▶ **Exercise objective**
Return each line of the listing that contains the string "participación".

★ ★ ★

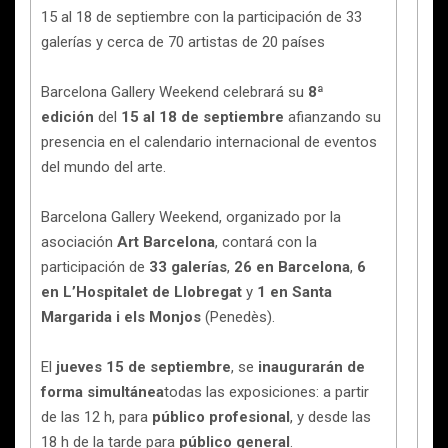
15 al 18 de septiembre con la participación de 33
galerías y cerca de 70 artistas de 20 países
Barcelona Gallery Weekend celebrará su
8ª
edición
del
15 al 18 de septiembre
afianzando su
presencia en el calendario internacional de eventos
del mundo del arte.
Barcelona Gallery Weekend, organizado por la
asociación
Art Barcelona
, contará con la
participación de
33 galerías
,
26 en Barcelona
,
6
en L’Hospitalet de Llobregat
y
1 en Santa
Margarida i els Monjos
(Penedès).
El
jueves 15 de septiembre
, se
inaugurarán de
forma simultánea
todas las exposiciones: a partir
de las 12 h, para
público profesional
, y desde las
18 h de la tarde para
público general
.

★ ★ ★

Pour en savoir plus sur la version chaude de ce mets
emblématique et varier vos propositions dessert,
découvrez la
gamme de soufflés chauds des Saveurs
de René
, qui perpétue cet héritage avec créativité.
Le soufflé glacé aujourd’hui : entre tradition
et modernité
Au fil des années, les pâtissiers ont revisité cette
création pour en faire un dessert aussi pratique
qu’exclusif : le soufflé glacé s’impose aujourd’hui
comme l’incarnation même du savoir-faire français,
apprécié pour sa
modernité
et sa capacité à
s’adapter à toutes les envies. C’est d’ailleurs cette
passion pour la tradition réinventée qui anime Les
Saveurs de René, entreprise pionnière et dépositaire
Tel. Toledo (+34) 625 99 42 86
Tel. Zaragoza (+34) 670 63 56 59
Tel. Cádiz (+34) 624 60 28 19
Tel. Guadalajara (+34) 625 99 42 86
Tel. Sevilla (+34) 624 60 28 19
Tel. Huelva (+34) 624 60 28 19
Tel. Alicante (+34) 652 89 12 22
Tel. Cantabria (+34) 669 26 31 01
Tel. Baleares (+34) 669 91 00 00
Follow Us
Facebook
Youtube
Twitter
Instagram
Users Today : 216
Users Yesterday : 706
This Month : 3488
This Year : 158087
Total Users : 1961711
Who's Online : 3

★ ★ ★

▶ **Expected output**
15 al 18 de septiembre con la participación de 33
participación de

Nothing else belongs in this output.